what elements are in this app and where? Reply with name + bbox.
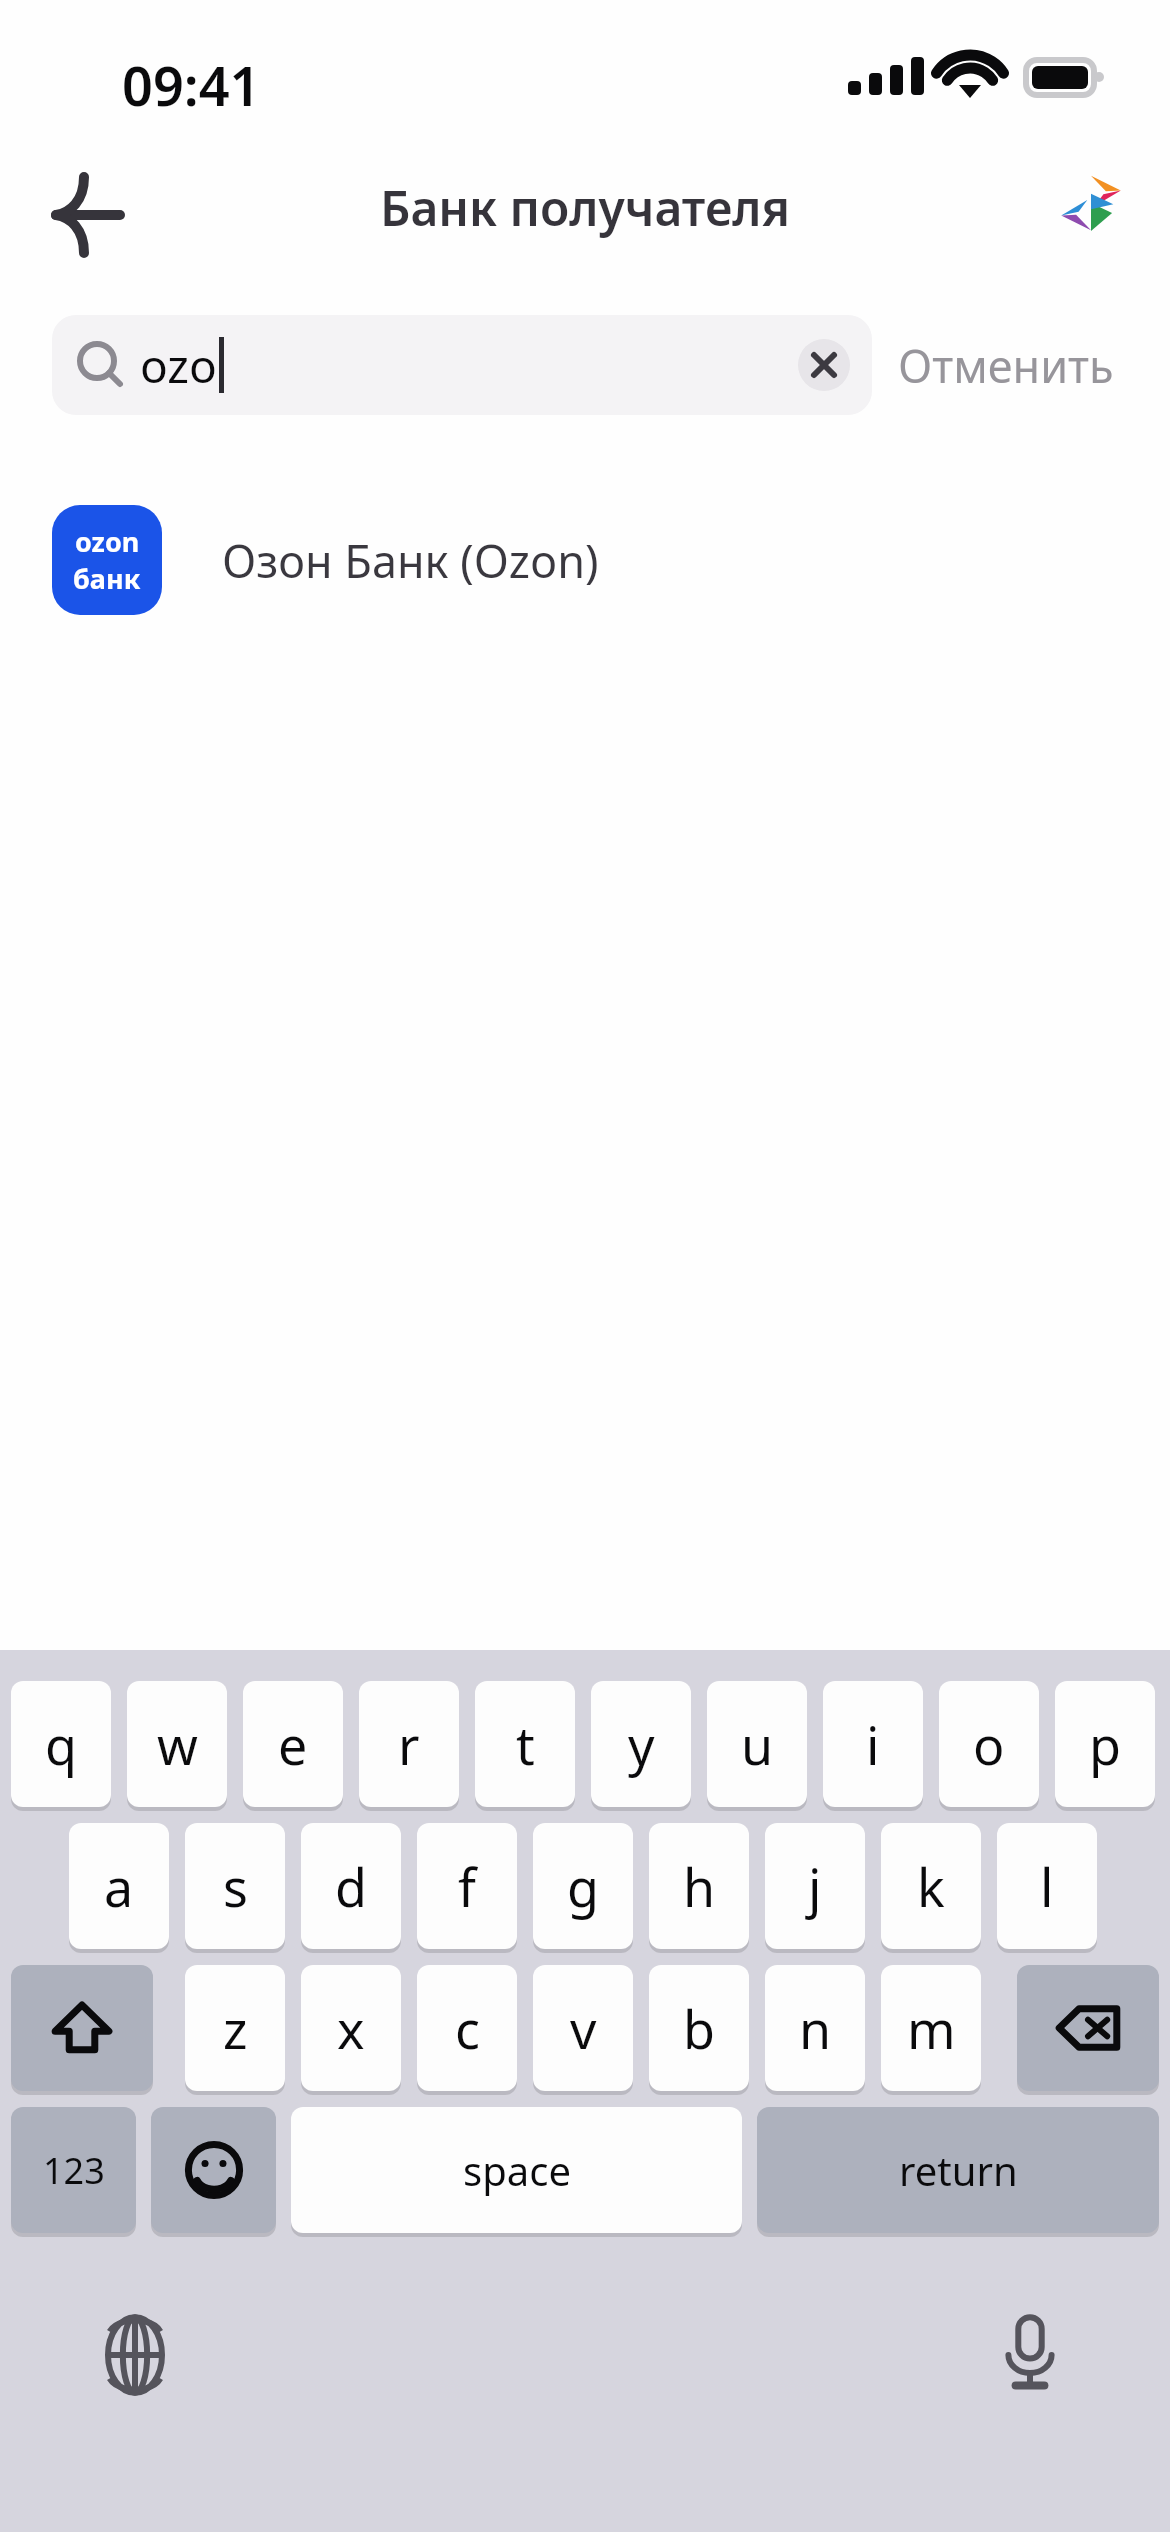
staticText: o: [973, 1709, 1005, 1780]
button[interactable]: y: [591, 1681, 691, 1807]
staticText: r: [398, 1709, 420, 1780]
button[interactable]: g: [533, 1823, 633, 1949]
staticText: c: [455, 1993, 480, 2064]
staticText: s: [223, 1851, 248, 1922]
button[interactable]: i: [823, 1681, 923, 1807]
button[interactable]: Back: [32, 160, 142, 270]
staticText: m: [907, 1993, 956, 2064]
staticText: ozo: [140, 334, 217, 397]
staticText: b: [683, 1993, 715, 2064]
button[interactable]: u: [707, 1681, 807, 1807]
button[interactable]: Shift: [11, 1965, 153, 2091]
button[interactable]: c: [417, 1965, 517, 2091]
button[interactable]: return: [757, 2107, 1159, 2233]
staticText: l: [1040, 1851, 1054, 1922]
button[interactable]: Backspace: [1017, 1965, 1159, 2091]
staticText: x: [337, 1993, 365, 2064]
button[interactable]: n: [765, 1965, 865, 2091]
button[interactable]: f: [417, 1823, 517, 1949]
button[interactable]: b: [649, 1965, 749, 2091]
staticText: v: [570, 1993, 597, 2064]
button[interactable]: p: [1055, 1681, 1155, 1807]
button[interactable]: a: [69, 1823, 169, 1949]
staticText: 09:41: [122, 48, 261, 122]
staticText: y: [628, 1709, 655, 1780]
button[interactable]: Clear text: [798, 339, 850, 391]
staticText: k: [917, 1851, 945, 1922]
staticText: банк: [73, 560, 141, 597]
button[interactable]: x: [301, 1965, 401, 2091]
button[interactable]: h: [649, 1823, 749, 1949]
staticText: a: [104, 1851, 134, 1922]
button[interactable]: Emoji: [151, 2107, 276, 2233]
button[interactable]: o: [939, 1681, 1039, 1807]
button[interactable]: z: [185, 1965, 285, 2091]
staticText: d: [335, 1851, 367, 1922]
staticText: Отменить: [898, 335, 1114, 396]
staticText: n: [799, 1993, 832, 2064]
button[interactable]: s: [185, 1823, 285, 1949]
staticText: u: [741, 1709, 774, 1780]
button[interactable]: 123: [11, 2107, 136, 2233]
button[interactable]: v: [533, 1965, 633, 2091]
staticText: return: [899, 2143, 1018, 2197]
button[interactable]: r: [359, 1681, 459, 1807]
staticText: e: [278, 1709, 308, 1780]
button[interactable]: m: [881, 1965, 981, 2091]
staticText: w: [157, 1709, 198, 1780]
staticText: i: [866, 1709, 880, 1780]
staticText: 123: [43, 2146, 105, 2195]
button[interactable]: ozon: [0, 490, 1170, 630]
staticText: z: [223, 1993, 248, 2064]
button[interactable]: e: [243, 1681, 343, 1807]
button[interactable]: t: [475, 1681, 575, 1807]
button[interactable]: space: [291, 2107, 742, 2233]
staticText: h: [683, 1851, 716, 1922]
button[interactable]: App logo: [1060, 172, 1122, 234]
staticText: p: [1089, 1709, 1121, 1780]
staticText: Озон Банк (Ozon): [222, 530, 599, 591]
button[interactable]: q: [11, 1681, 111, 1807]
button[interactable]: ozo: [52, 315, 872, 415]
button[interactable]: Отменить: [898, 315, 1114, 415]
staticText: j: [808, 1851, 822, 1922]
button[interactable]: d: [301, 1823, 401, 1949]
button[interactable]: Change keyboard language: [90, 2310, 180, 2400]
button[interactable]: k: [881, 1823, 981, 1949]
staticText: t: [516, 1709, 535, 1780]
staticText: g: [567, 1851, 599, 1922]
button[interactable]: w: [127, 1681, 227, 1807]
button[interactable]: l: [997, 1823, 1097, 1949]
staticText: q: [45, 1709, 77, 1780]
staticText: f: [458, 1851, 476, 1922]
staticText: ozon: [75, 523, 140, 560]
staticText: Банк получателя: [0, 175, 1170, 240]
button[interactable]: j: [765, 1823, 865, 1949]
button[interactable]: Dictation: [985, 2310, 1075, 2400]
staticText: space: [463, 2143, 571, 2197]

================================

- **About this exercise**
Provide the count of lines holding the word "return" in these entries, and no other words.

- **Answer space**
2